NEW ORLEANS — In patients with atopic dermatitis, skin phenotypes were similar between East African and African American individuals in comparison with those of European American ethnicity, according to a presenter here.
East African and African American patients with AD were both found to have skin phenotypes with T helper 2 (Th2) skewing that showed less noticeable dysregulation but broader attenuation of lipid metabolism products.

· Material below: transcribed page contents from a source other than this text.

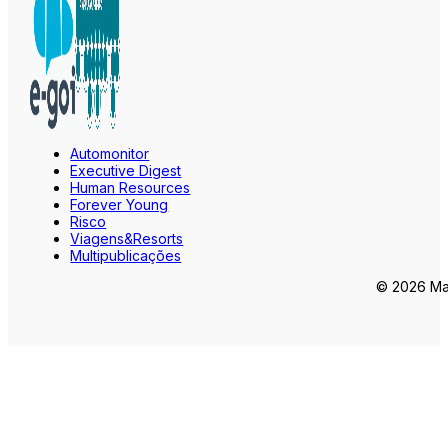
Automonitor
Executive Digest
Human Resources
Forever Young
Risco
Viagens&Resorts
Multipublicações
© 2026 Mar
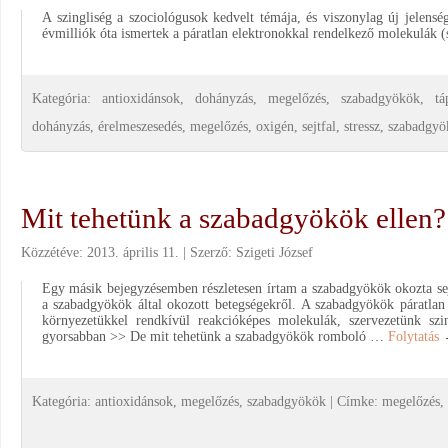
A szingliség a szociológusok kedvelt témája, és viszonylag új jelens
évmilliók óta ismertek a páratlan elektronokkal rendelkező molekulák (
Kategória:
antioxidánsok
,
dohányzás
,
megelőzés
,
szabadgyökök
,
tá
dohányzás
,
érelmeszesedés
,
megelőzés
,
oxigén
,
sejtfal
,
stressz
,
szabadgyö
Mit tehetünk a szabadgyökök ellen?
Közzétéve:
2013. április 11.
Szerző:
Szigeti József
Egy másik bejegyzésemben részletesen írtam a szabadgyökök okozta se
a szabadgyökök által okozott betegségekről. A szabadgyökök páratlan 
környezetükkel rendkívül reakcióképes molekulák, szervezetünk szin
gyorsabban >> De mit tehetünk a szabadgyökök romboló …
Folytatás
Kategória:
antioxidánsok
,
megelőzés
,
szabadgyökök
|
Címke:
megelőzés
,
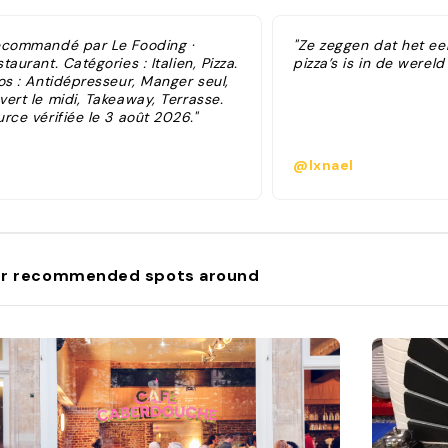
ecommandé par Le Fooding ·
"Ze zeggen dat het ee
taurant. Catégories : Italien, Pizza.
pizza’s is in de wereld 
os : Antidépresseur, Manger seul,
ert le midi, Takeaway, Terrasse.
rce vérifiée le 3 août 2026."
@lxnael
r recommended spots around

These findings, presented at the American Academy of Dermatology Annual Meeting, could help inform treatment practices in patients of African descent.
“While the molecular phenotype of atopic dermatitis has been well characterized in the literature, most of the research focuses on patients of European ancestry, and there is a dearth of studies examining AD patients of African descent and especially in patients in Africa,” Ester Del Duca, MD, post-doctoral fellow in the Laboratory of Inflammatory Skin Diseases at Mount Sinai, told Healio.

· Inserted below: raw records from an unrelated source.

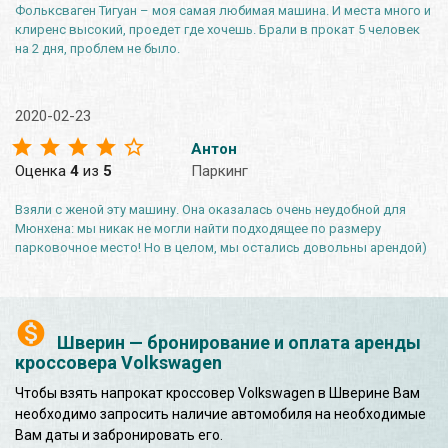
Фольксваген Тигуан – моя самая любимая машина. И места много и
клиренс высокий, проедет где хочешь. Брали в прокат 5 человек
на 2 дня, проблем не было.
2020-02-23
Антон
Оценка
4
из
5
Паркинг
Взяли с женой эту машину. Она оказалась очень неудобной для
Мюнхена: мы никак не могли найти подходящее по размеру
парковочное место! Но в целом, мы остались довольны арендой)
Шверин — бронирование и оплата аренды
кроссовера Volkswagen
Чтобы взять напрокат кроссовер Volkswagen в Шверине Вам
необходимо запросить наличие автомобиля на необходимые
Вам даты и забронировать его.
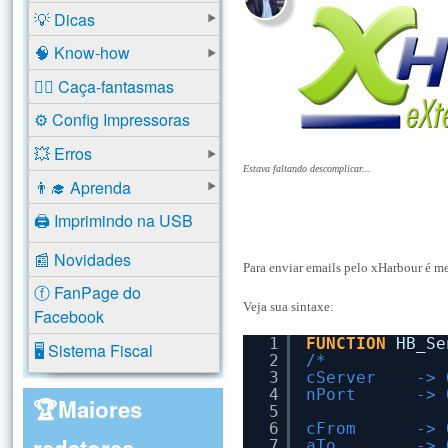
💡 Dicas
🧠 Know-how
🕵️‍♂️ Caça-fantasmas
⚙️ Config Impressoras
💥 Erros
Estava faltando descomplicar...
👨‍🎓 Aprenda
🖨️ Imprimindo na USB
📰 Novidades
Para enviar emails pelo xHarbour é me
ⓕ FanPage do
Veja sua sintaxe:
Facebook
1
FUNCTION
HB_Se
🖥️ Sistema Fiscal
2
/*
3
cServer    -> 
4
nPort      -> 
🏆Maiores
5
6
cFrom      -> 
redatores
7
aTo        -> 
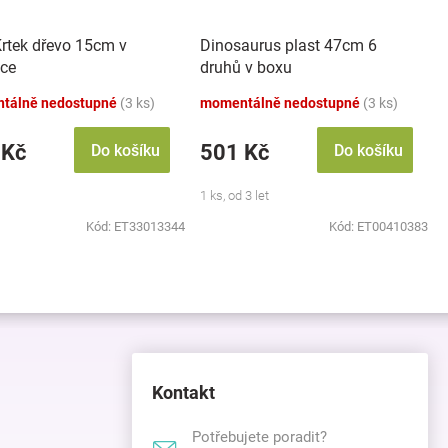
Krtek dřevo 15cm v
Dinosaurus plast 47cm 6
čce
druhů v boxu
tálně nedostupné
(3 ks)
momentálně nedostupné
(3 ks)
 Kč
501 Kč
Do košíku
Do košíku
1 ks, od 3 let
Kód:
ET33013344
Kód:
ET00410383
Kontakt
Potřebujete poradit?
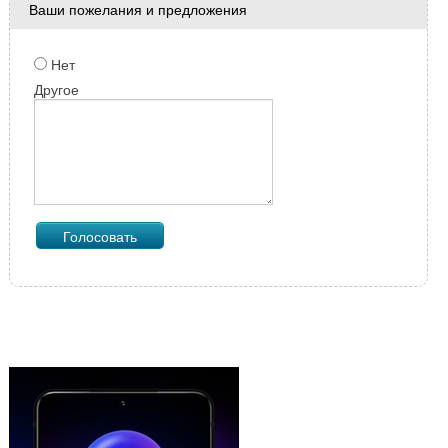
Ваши пожелания и предложения
Нет
Другое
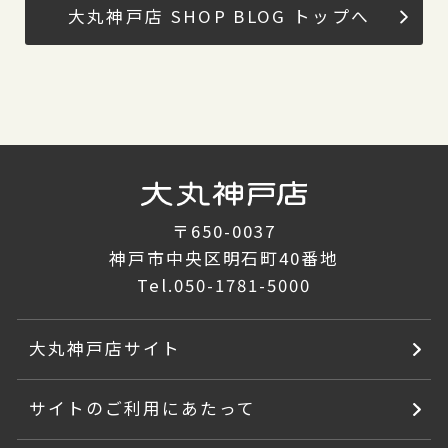
大丸神戸店 SHOP BLOG トップへ
〒650-0037
神戸市中央区明石町40番地
Tel.
050-1781-5000
大丸神戸店サイト
サイトのご利用にあたって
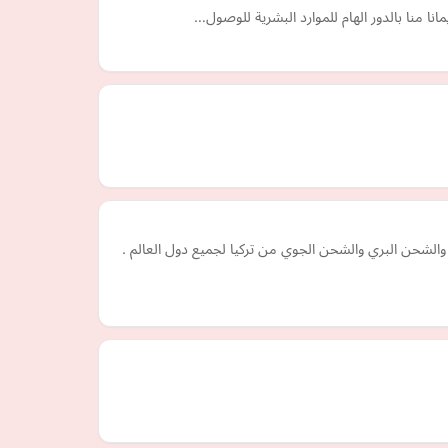
لشحن البري والشحن الجوي من تركيا لجميع دول العالم .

Del Duca presented results from the first study characterizing gene expression in patients identifying as African American, East African and European American, both in healthy and AD skin.
Lesional and nonlesional skin samples from 60 patients with AD — 10 from East Africa and Tanzania, 25 African Americans and 25 European Americans — were collected, along with samples from 60 controls matched for age and ethnicity.

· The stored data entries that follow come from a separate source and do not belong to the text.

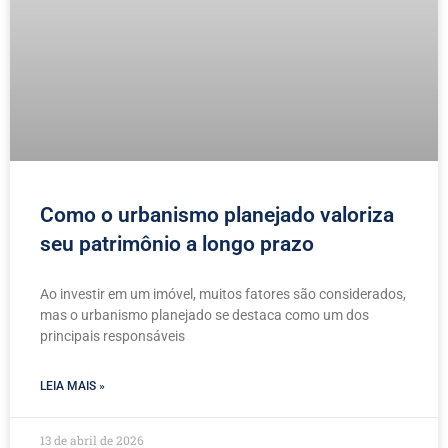
Como o urbanismo planejado valoriza
seu patrimônio a longo prazo
Ao investir em um imóvel, muitos fatores são considerados,
mas o urbanismo planejado se destaca como um dos
principais responsáveis
LEIA MAIS »
13 de abril de 2026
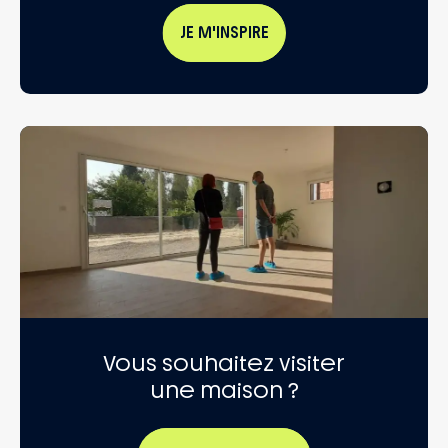
JE M'INSPIRE
Vous souhaitez visiter
une maison ?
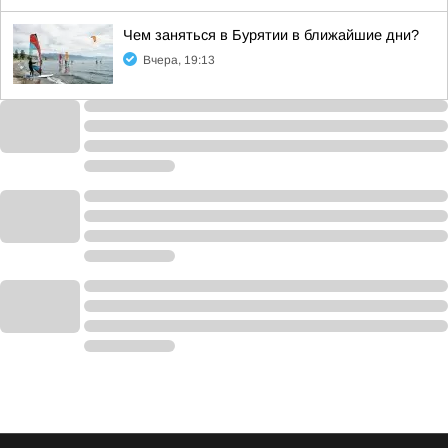
Чем заняться в Бурятии в ближайшие дни?
Вчера, 19:13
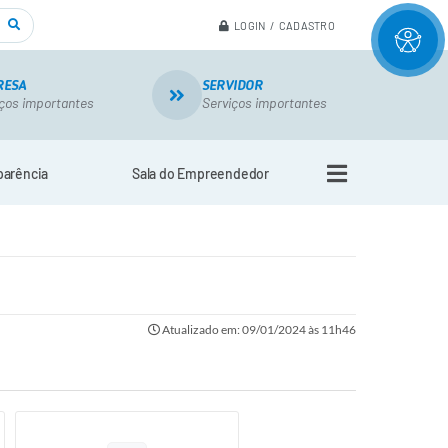
LOGIN / CADASTRO
RESA
SERVIDOR
ços importantes
Serviços importantes
parência
Sala do Empreendedor
Atualizado em: 09/01/2024 às 11h46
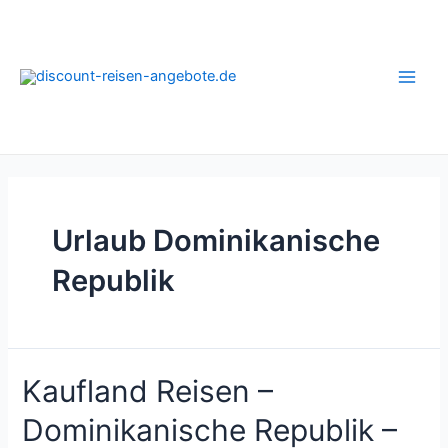
Zum
Inhalt
springen
Main
Men
Urlaub Dominikanische
Republik
Kaufland Reisen –
Dominikanische Republik –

All groups had upregulation of key AD immune genes including T-cell activation and recruitment markers Th2 and Th22. East African patients did not show up-regulation of innate immune genes interleukin (IL)-6 and IL-17, as well as Th1 axis, while both European American and African American patients did.
Significant downregulation of barrier lipids products were observed in all groups; however, there was a more prominent downregulation in East African and African American patients vs. European American patients. Only the European American group had a more robust downregulation of the FLG, LOR and PSORS1C2 genes.
“We confirmed Th2 activation in East African AD patients, consistent with African American and European American populations, with important implications for targeted therapeutics,” Del Duca told Healio. “We also demonstrated distinct molecular differences in barrier abnormalities between East African, African American and European Americans that can inform clinical presentation and potential treatment options.”
While the findings showed similarities between African American and East African patients, they also reflected genetic diversity represented in Africa and African migration, she added.